Distribution of the Purcell factor (a) diagonal and (b) off-diagonal terms depending on the emitter position $x$ at $y=0$ for different values of $\gamma$. Parameters of the coupled waveguide are given in the caption of Fig. 6.

Figure 8

Distribution of the Purcell factor at the line $y=0$ as function of the emitter position $x$ and non-Hermiticity parameter $\gamma$. Parameters of the coupled waveguide are given in the caption of Fig. 6.

Figure 9

Effective mode indices for the passive coupler versus the non-Hermiticity parameter $\gamma$. Black curves correspond to real parts of the effective indices.

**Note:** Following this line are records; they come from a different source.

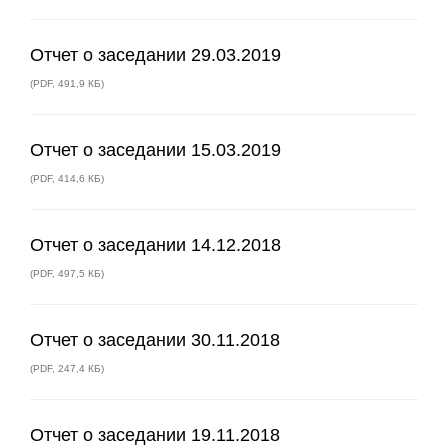
Отчет о заседании 29.03.2019
(
PDF
,
491,9 КБ
)
Отчет о заседании 15.03.2019
(
PDF
,
414,6 КБ
)
Отчет о заседании 14.12.2018
(
PDF
,
497,5 КБ
)
Отчет о заседании 30.11.2018
(
PDF
,
247,4 КБ
)
Отчет о заседании 19.11.2018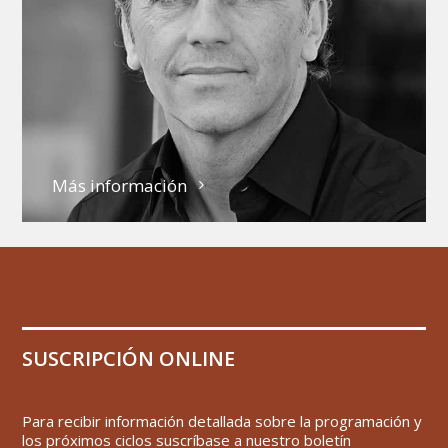
Más información
SUSCRIPCIÓN ONLINE
Para recibir información detallada sobre la programación y
los próximos ciclos suscríbase a nuestro boletín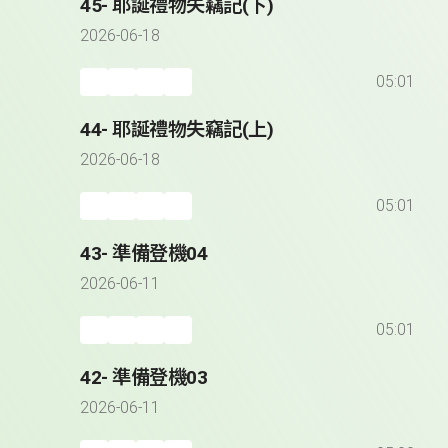
45- 耶誕禮物失竊記(下)
2026-06-18
05:01
44- 耶誕禮物失竊記(上)
2026-06-18
05:01
43- 準備登機04
2026-06-11
05:01
42- 準備登機03
2026-06-11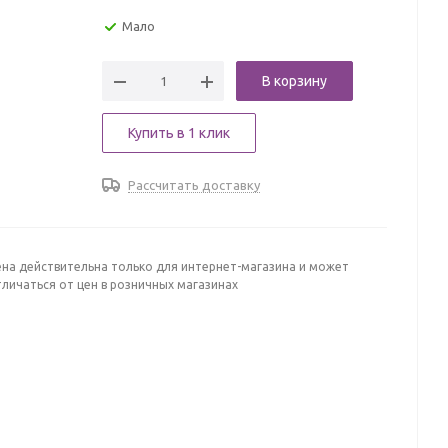
Мало
В корзину
Купить в 1 клик
Рассчитать доставку
ена действительна только для интернет-магазина и может
личаться от цен в розничных магазинах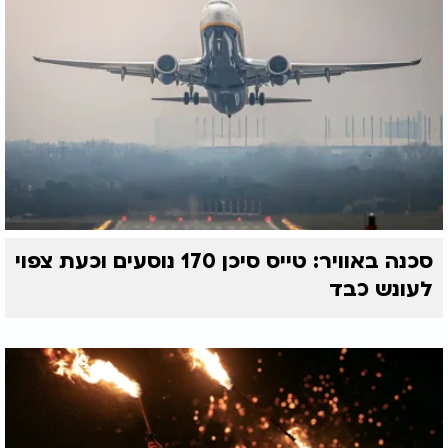
סכנה באוויר: טייס סיכן 170 נוסעים וכעת צפוי
לעונש כבד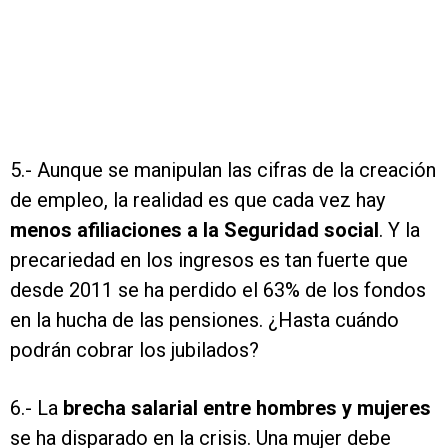
5.- Aunque se manipulan las cifras de la creación
de empleo, la realidad es que cada vez hay
menos afiliaciones a la Seguridad social
. Y la
precariedad en los ingresos es tan fuerte que
desde 2011 se ha perdido el 63% de los fondos
en la hucha de las pensiones. ¿Hasta cuándo
podrán cobrar los jubilados?
6.- La
brecha salarial entre hombres y mujeres
se ha disparado en la crisis. Una mujer debe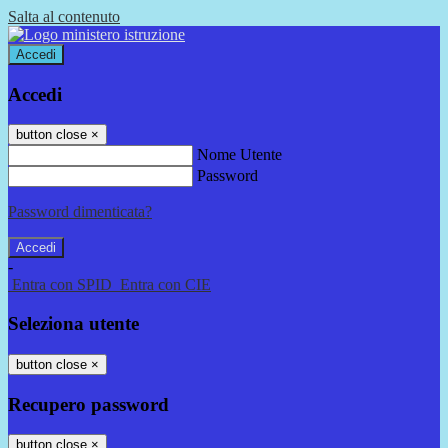
Salta al contenuto
Accedi
Accedi
button close
×
Nome Utente
Password
Password dimenticata?
-
Entra con SPID
Entra con CIE
Seleziona utente
button close
×
Recupero password
button close
×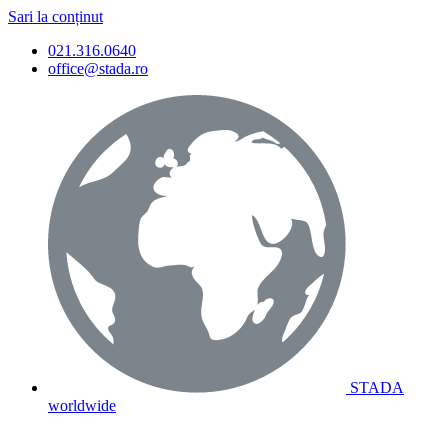
Sari la conținut
021.316.0640
office@stada.ro
STADA
worldwide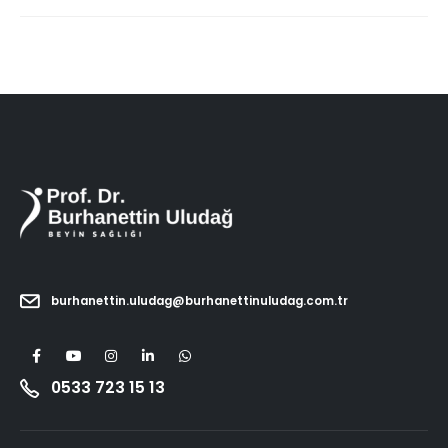
burhanettin.uludag@burhanettinuludag.com.tr
0533 723 15 13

Red curves correspond to imaginary parts. Dashed (black and red) curves are related to the first supermode whereas dot-dashed ones related to the second supermode. Parameters of the passive waveguide coupler: $g=0.8 \mu \mathrm{m}, h=0.2 \mu \mathrm{m}, n_{\mathrm{cl}}=1.444$, and $n_{\mathrm{co}}=3.478$.

Figure 10

Petermann factors $K_1$ and $K_2$, respectively, for the first and second supermodes of the passive coupler as functions of the non-Hermiticity parameter $\gamma$. Parameters of the guiding system are given in the caption of Fig. 9.

Figure 11

Purcell factor distribution in the plane ($x, y$) (a) below phase transition ($\gamma =3.5\times {10}^{-4}$), (b) above the phase transition ($\gamma =8\times {10}^{-4}$). Parameters of the guiding system are given in the caption of Fig. 9.

Figure 12

Distribution of the Purcell factor at the line $y=0$ as function of emitter position $x$ and non-Hermiticity parameter $\gamma$. Parameters of the guiding system are given in the caption of Fig. 9.